Knowledge repatriation: the cuneiform record of Kish

Fortunately, new technologies make it possible to reverse this long-term dispersal of knowledge from Iraq. , the Open, Richly Annotated Cuneiform Corpus, houses millions of words of historical resources, edited and translated by researchers all over the world — except, ironically, the Middle East.  So, for the past few years, Professor Eleanor Robson has worked with UCL’s Research Software Development Group (now UCL Advanced Research Computing Centre, ARC) to design simple software that Assyriologists can use to edit cuneiform texts and translate them into any modern European or Middle Eastern language.

A freely available cuneiform editor, called after the Sumerian goddess of writing, was launched in January 2022 (replacing an earlier app called Nammu). ARC are also updating the Oracc website, to make the whole corpus fully searchable, and to display the results nicely on small screens running on 3G or 4G phone signals. It has been available for beta-testing at since spring 2022. A stable, public release is due very soon.

In November 2021, Dr Parsa Daneshmand joined the Kish project as postdoctoral researcher. In London and Oxford, he is using Nisaba to create an online, open-access multilingual catalogue and edition of the 2000 cuneiform tablets from Kish, focusing on the 600 tablets now housed in the Ashmolean Museum. They include official and personal letters, administrative documents, literary works and school exercises, from the third to the first millennia BC, translated into English, Arabic and Farsi. By the end of his two-year contract, the draft corpus contained some 250 entries, with translations in Arabic, English and Farsi. In summer 2023, Ms Wesam Youssef joined the team, to provide editorial assistance and to add translations in Kurdish too.
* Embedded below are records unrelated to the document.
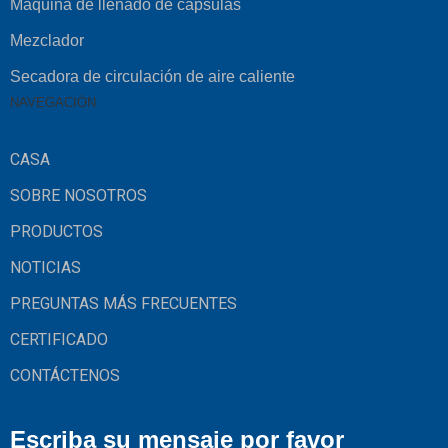
Máquina de llenado de cápsulas
Mezclador
Secadora de circulación de aire caliente
NAVEGACIÓN
CASA
SOBRE NOSOTROS
PRODUCTOS
NOTICIAS
PREGUNTAS MÁS FRECUENTES
CERTIFICADO
CONTÁCTENOS
Escriba su mensaje por favor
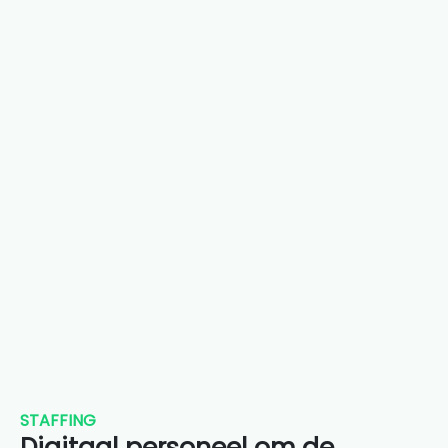
STAFFING
Digitaal personeel om de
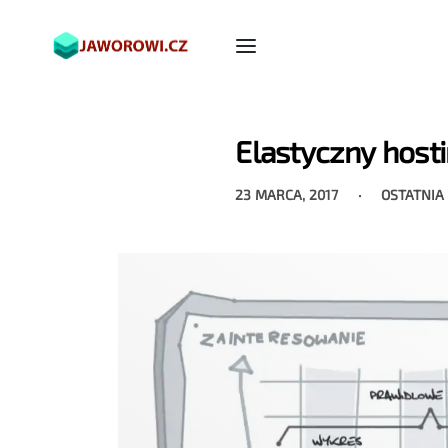
Elastyczny host
23 MARCA, 2017
OSTATNIA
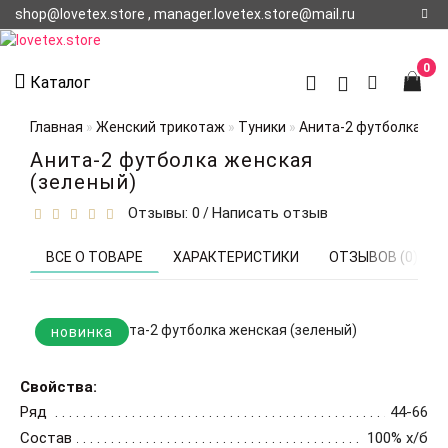
shop@lovetex.store , manager.lovetex.store@mail.ru
Регистрация
0
Каталог
Авторизация
Главная
Женский трикотаж
Туники
Анита-2 футболка жен
О НАС
Анита-2 футболка женская
(зеленый)
КОНТАКТЫ
Отзывы: 0
Написать отзыв
/
О
ДОСТАВКЕ
ВСЕ О ТОВАРЕ
ХАРАКТЕРИСТИКИ
ОТЗЫВОВ (0)
новинка
Свойства:
Ряд
44-66
Состав
100% х/б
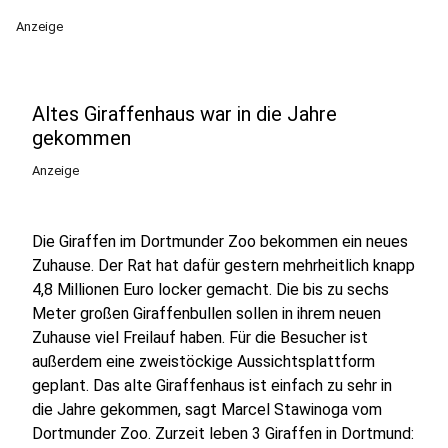
Anzeige
Altes Giraffenhaus war in die Jahre
gekommen
Anzeige
Die Giraffen im Dortmunder Zoo bekommen ein neues
Zuhause. Der Rat hat dafür gestern mehrheitlich knapp
4,8 Millionen Euro locker gemacht. Die bis zu sechs
Meter großen Giraffenbullen sollen in ihrem neuen
Zuhause viel Freilauf haben. Für die Besucher ist
außerdem eine zweistöckige Aussichtsplattform
geplant. Das alte Giraffenhaus ist einfach zu sehr in
die Jahre gekommen, sagt Marcel Stawinoga vom
Dortmunder Zoo. Zurzeit leben 3 Giraffen in Dortmund:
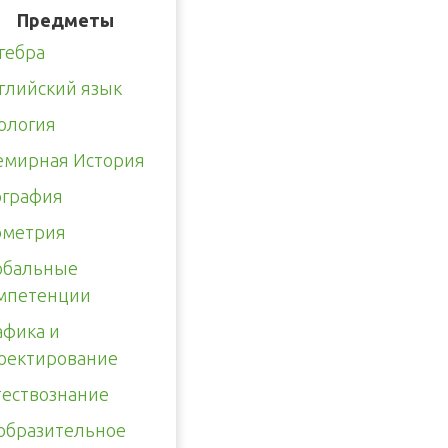
Предметы
гебра
глийский язык
ология
емирная История
ография
ометрия
обальные
мпетенции
афика и
оектирование
тествознание
образительное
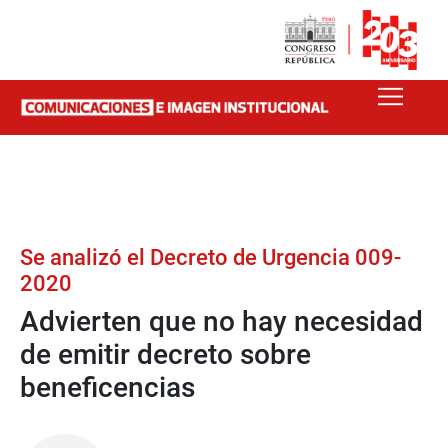
Se analizó el Decreto de Urgencia 009-
2020
Advierten que no hay necesidad
de emitir decreto sobre
beneficencias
At the same time, the Field Museum in Chicago is resurrecting and updating the online catalogue of non-epigraphic finds from Kish, created by an NEH-funded project undertaken by the Ashmolean and Field Museums in 2004–06. We hope that the two resources will be complementary.

In the field: site visit to Kish

In May 2022, Eleanor and Mehiyar visited the site of Kish with SBAH employee and former Nahrein Network grant-holder Mr Ammar Al-Taee, who is responsible for its upkeep. Together we walked the southeastern mounds of Ingharra (Hursagkalama) and Tell Bandar. Ammar showed us the dire state of the standing remains, excavated a century ago by OFME and exposed to increasingly harsh climatic conditions ever since. The Neo-Babylonian façade of the goddess Ishtar’s temple is in particularly bad condition and needs urgent intervention, which ALIPH has offered to support.

We hope that within the next few years visitors to Kish will be able to read or hear the words and listen to the stories of its ancient inhabitants, in Arabic, English, Farsi or Kurdish, as they walk around the better-managed site, using the resources and software created by this project.